Tuesday, September 04, 2012

10480: Charging Mad Ave With Discrimination.

The 2007 Walgreens discrimination lawsuit that charged the drugstore chain discriminated against Blacks by denying promotions and assigning them to low-performing stores—as well as the recent Dunkin’ Donuts discrimination lawsuit making similar charges—inspired applying the notion to Madison Avenue. That is, could it be argued that minorities face the same type of discriminatory maneuvers in the advertising industry?

Think about it.

Do ad agencies boasting cross-cultural capabilities—like Draftfcb and Ogilvy, for example—push minorities to assume the segregated roles versus steering them towards the “general market” positions? Additionally, do the cross-cultural executives receive smaller salaries than their White peers? And are the assignments less “glamorous” than the big-budget extravaganzas being handled by mainline staffers?

The concept could also be held against the holding companies with minority shops. Do WPP, Omnicom, Publicis Groupe and IPG pigeonhole multicultural firms within the networks—prohibiting them from playing greater parts in new business pitches—and ultimately block the agencies from expanding into the more lucrative “general market” arena? Are minority shops essentially designated for low-performing (i.e., low-paying) areas of expertise? Have the holding companies knowingly and deliberately perpetuated the ghettoization of Madison Avenue?

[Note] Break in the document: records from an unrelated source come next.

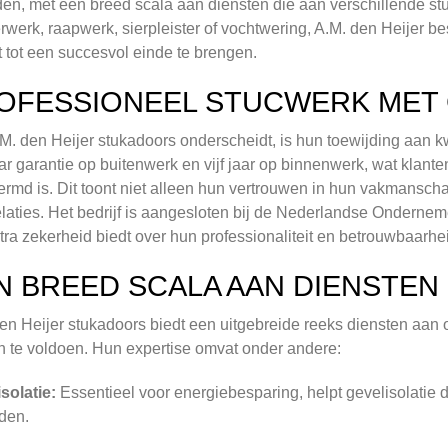
en, met een breed scala aan diensten die aan verschillende st
erwerk, raapwerk, sierpleister of vochtwering, A.M. den Heijer 
t tot een succesvol einde te brengen.
OFESSIONEEL STUCWERK MET 
M. den Heijer stukadoors onderscheidt, is hun toewijding aan kwa
aar garantie op buitenwerk en vijf jaar op binnenwerk, wat klant
rmd is. Dit toont niet alleen hun vertrouwen in hun vakmansch
elaties. Het bedrijf is aangesloten bij de Nederlandse Ondern
tra zekerheid biedt over hun professionaliteit en betrouwbaarhe
N BREED SCALA AAN DIENSTEN
en Heijer stukadoors biedt een uitgebreide reeks diensten aa
n te voldoen. Hun expertise omvat onder andere:
solatie:
Essentieel voor energiebesparing, helpt gevelisolatie
den.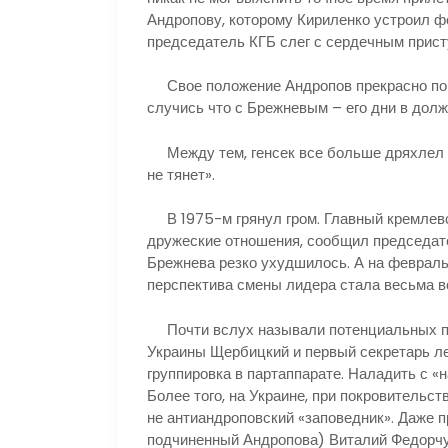
Андропову, которому Кириленко устроил ф
председатель КГБ слег с сердечным прист
Свое положение Андропов прекрасно пони
случись что с Брежневым – его дни в дол
Между тем, генсек все больше дряхлел и
не тянет».
В 1975-м грянул гром. Главный кремлевс
дружеские отношения, сообщил председат
Брежнева резко ухудшилось. А на февраль
перспектива смены лидера стала весьма в
Почти вслух называли потенциальных пр
Украины Щербицкий и первый секретарь л
группировка в партаппарате. Наладить с «
Более того, на Украине, при покровительст
не антиандроповский «заповедник». Даже 
подчиненный Андропова) Виталий Федорчу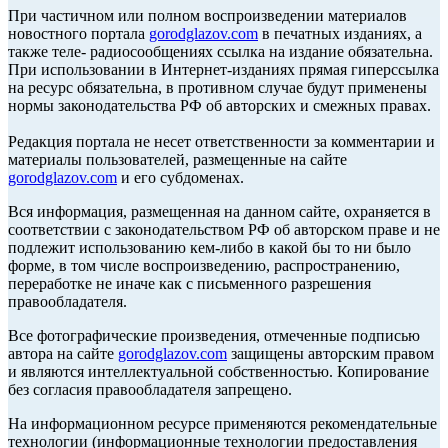
При частичном или полном воспроизведении материалов
новостного портала
gorodglazov.com
в печатных изданиях, а
также теле- радиосообщениях ссылка на издание обязательна.
При использовании в Интернет-изданиях прямая гиперссылка
на ресурс обязательна, в противном случае будут применены
нормы законодательства РФ об авторских и смежных правах.
Редакция портала не несет ответственности за комментарии и
материалы пользователей, размещенные на сайте
gorodglazov.com
и его субдоменах.
Вся информация, размещенная на данном сайте, охраняется в
соответствии с законодательством РФ об авторском праве и не
подлежит использованию кем-либо в какой бы то ни было
форме, в том числе воспроизведению, распространению,
переработке не иначе как с письменного разрешения
правообладателя.
Все фотографические произведения, отмеченные подписью
автора на сайте
gorodglazov.com
защищены авторским правом
и являются интеллектуальной собственностью. Копирование
без согласия правообладателя запрещено.
На информационном ресурсе применяются рекомендательные
технологии (информационные технологии предоставления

The latter idea applies to clients too. By allocating substandard budgets to multicultural marketing initiatives—and demanding minority shops accept secondary or tertiary status—advertisers are likewise guilty of maintaining separate-but-unequal conditions.

Of course, pursuing this line of reasoning requires minorities to step forward and claim they’ve been wronged. So for now, it’s all just hopeful brainstorming.